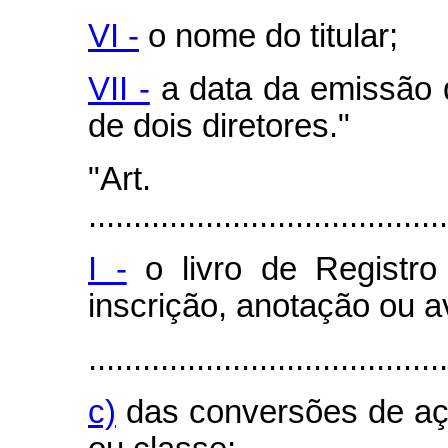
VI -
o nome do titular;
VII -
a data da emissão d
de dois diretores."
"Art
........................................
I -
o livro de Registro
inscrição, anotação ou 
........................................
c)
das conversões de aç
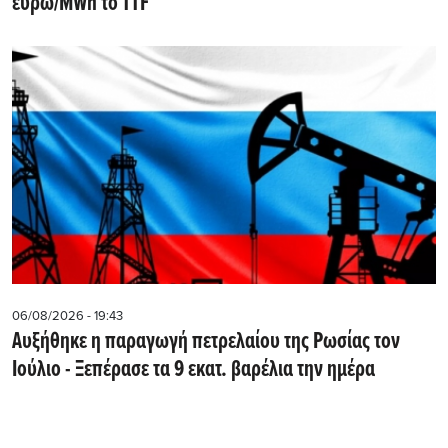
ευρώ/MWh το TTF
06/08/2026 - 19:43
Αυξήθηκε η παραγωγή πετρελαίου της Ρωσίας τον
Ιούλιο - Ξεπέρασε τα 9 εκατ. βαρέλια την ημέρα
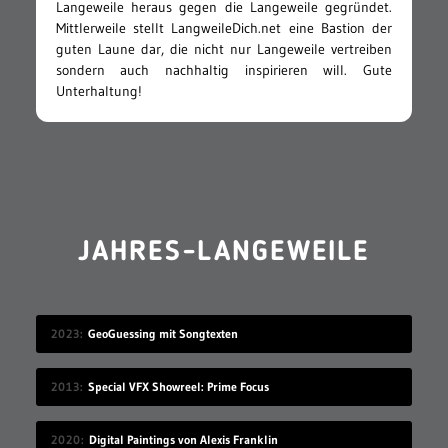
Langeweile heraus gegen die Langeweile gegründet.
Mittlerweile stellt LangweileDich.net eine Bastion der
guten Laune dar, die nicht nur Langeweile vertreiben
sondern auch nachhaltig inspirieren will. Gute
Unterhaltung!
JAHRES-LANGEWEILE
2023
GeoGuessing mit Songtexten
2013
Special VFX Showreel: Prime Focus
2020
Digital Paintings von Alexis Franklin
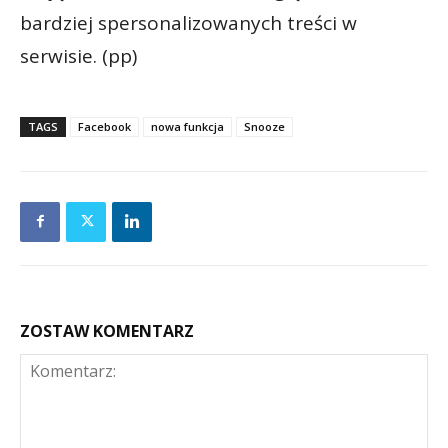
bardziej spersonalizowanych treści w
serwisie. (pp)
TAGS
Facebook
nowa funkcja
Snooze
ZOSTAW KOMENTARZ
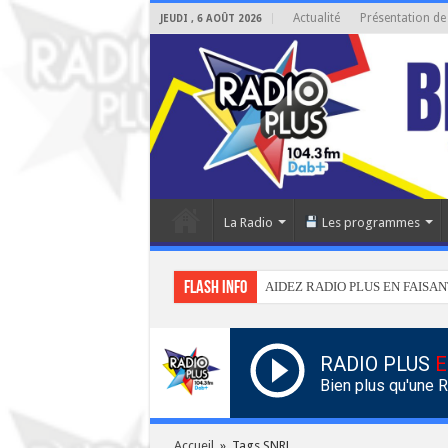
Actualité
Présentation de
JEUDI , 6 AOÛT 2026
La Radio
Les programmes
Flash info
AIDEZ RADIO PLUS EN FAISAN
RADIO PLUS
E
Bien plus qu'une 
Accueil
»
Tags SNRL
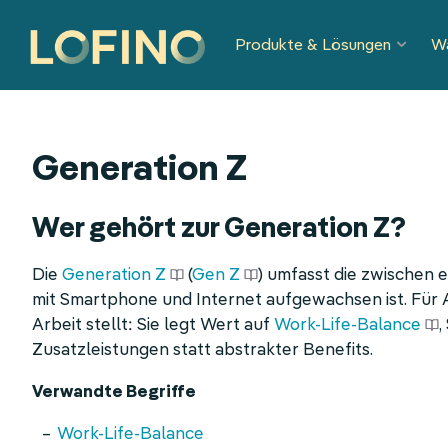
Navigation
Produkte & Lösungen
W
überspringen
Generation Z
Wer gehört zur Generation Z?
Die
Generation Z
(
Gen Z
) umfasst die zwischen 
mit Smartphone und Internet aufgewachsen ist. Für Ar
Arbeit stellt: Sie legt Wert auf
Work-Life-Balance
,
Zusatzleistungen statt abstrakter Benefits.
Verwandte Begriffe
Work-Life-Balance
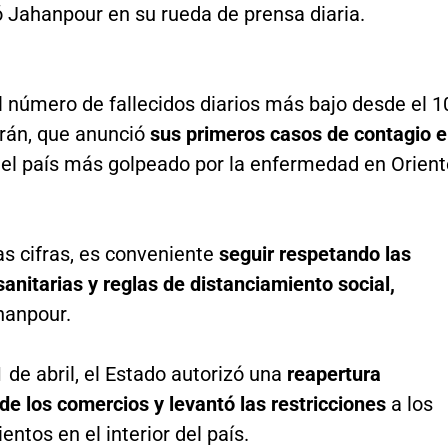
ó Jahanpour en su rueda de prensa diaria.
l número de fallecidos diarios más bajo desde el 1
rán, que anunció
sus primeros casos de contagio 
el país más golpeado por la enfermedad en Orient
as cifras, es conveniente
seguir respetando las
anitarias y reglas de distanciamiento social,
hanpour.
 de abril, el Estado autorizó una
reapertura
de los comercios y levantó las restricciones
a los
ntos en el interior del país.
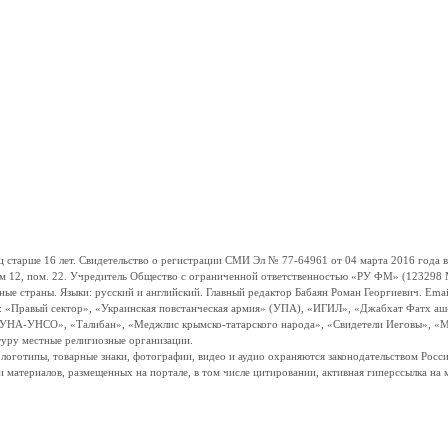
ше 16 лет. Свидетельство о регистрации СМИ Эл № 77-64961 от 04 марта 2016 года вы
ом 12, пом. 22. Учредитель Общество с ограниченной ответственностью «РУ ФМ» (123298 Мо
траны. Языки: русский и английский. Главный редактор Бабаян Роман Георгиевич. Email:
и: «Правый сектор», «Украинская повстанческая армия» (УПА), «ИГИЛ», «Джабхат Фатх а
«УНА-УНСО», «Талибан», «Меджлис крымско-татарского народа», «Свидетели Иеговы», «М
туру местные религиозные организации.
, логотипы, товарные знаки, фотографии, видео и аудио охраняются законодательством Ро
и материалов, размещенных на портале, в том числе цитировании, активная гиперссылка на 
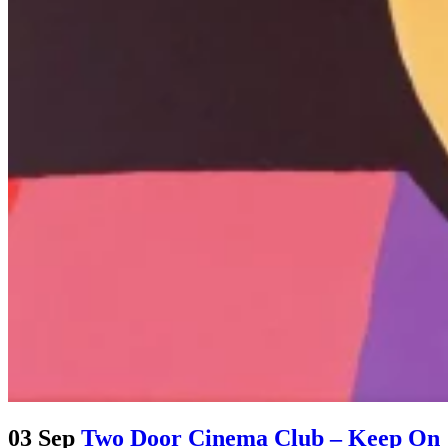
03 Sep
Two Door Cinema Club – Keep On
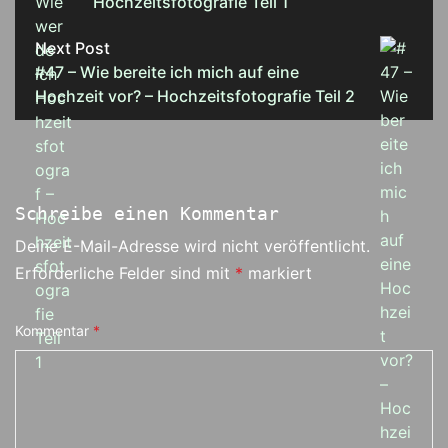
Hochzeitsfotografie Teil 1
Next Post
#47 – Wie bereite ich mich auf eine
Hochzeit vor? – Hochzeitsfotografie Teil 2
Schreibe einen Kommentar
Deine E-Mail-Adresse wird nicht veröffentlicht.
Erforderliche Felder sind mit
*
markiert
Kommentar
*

PROBLEM DESCRIPTION: Output the data above verbatim, pictures excluded.

WORKED SOLUTION:
VI -
o nome do titular;
VII -
a data da emissão d
de dois diretores."
"Art
........................................
I -
o livro de Registro
inscrição, anotação ou 
........................................
c)
das conversões de aç
ευρώ/MWh το TTF
06/08/2026 - 19:43
Αυξήθηκε η παραγωγή πετρελαίου της Ρωσίας τον
Ιούλιο - Ξεπέρασε τα 9 εκατ. βαρέλια την ημέρα
Langeweile heraus gegen die Langeweile gegründet.
Mittlerweile stellt LangweileDich.net eine Bastion der
guten Laune dar, die nicht nur Langeweile vertreiben
sondern auch nachhaltig inspirieren will. Gute
Unterhaltung!
JAHRES-LANGEWEILE
2023
GeoGuessing mit Songtexten
2013
Special VFX Showreel: Prime Focus
2020
Digital Paintings von Alexis Franklin
bardziej spersonalizowanych treści w
serwisie. (pp)
TAGS
Facebook
nowa funkcja
Snooze
ZOSTAW KOMENTARZ
Actualité
Présentation de
JEUDI , 6 AOÛT 2026
La Radio
Les programmes
Flash info
AIDEZ RADIO PLUS EN FAISAN
RADIO PLUS
E
Bien plus qu'une 
Accueil
»
Tags SNRL
Navigation
Produkte & Lösungen
W
überspringen
Generation Z
Wer gehört zur Generation Z?
Die
Generation Z
(
Gen Z
) umfasst die zwischen 
mit Smartphone und Internet aufgewachsen ist. Für Ar
Arbeit stellt: Sie legt Wert auf
Work-Life-Balance
,
Zusatzleistungen statt abstrakter Benefits.
Verwandte Begriffe
Work-Life-Balance
ó Jahanpour en su rueda de prensa diaria.
l número de fallecidos diarios más bajo desde el 1
rán, que anunció
sus primeros casos de contagio 
el país más golpeado por la enfermedad en Orient
as cifras, es conveniente
seguir respetando las
anitarias y reglas de distanciamiento social,
hanpour.
 de abril, el Estado autorizó una
reapertura
de los comercios y levantó las restricciones
a los
ntos en el interior del país.
ше 16 лет. Свидетельство о регистрации СМИ Эл № 77-64961 от 04 марта 2016 года вы
ом 12, пом. 22. Учредитель Общество с ограниченной ответственностью «РУ ФМ» (123298 Мо
траны. Языки: русский и английский. Главный редактор Бабаян Роман Георгиевич. Email:
и: «Правый сектор», «Украинская повстанческая армия» (УПА), «ИГИЛ», «Джабхат Фатх а
«УНА-УНСО», «Талибан», «Меджлис крымско-татарского народа», «Свидетели Иеговы», «М
туру местные религиозные организации.
, логотипы, товарные знаки, фотографии, видео и аудио охраняются законодательством Ро
и материалов, размещенных на портале, в том числе цитировании, активная гиперссылка на 
03 Sep
Two Door Cinema Club – Keep On
Hochzeitsfotografie Teil 1
Next Post
#47 – Wie bereite ich mich auf eine
Hochzeit vor? – Hochzeitsfotografie Teil 2
Schreibe einen Kommentar
Deine E-Mail-Adresse wird nicht veröffentlicht.
Erforderliche Felder sind mit
*
markiert
Kommentar
*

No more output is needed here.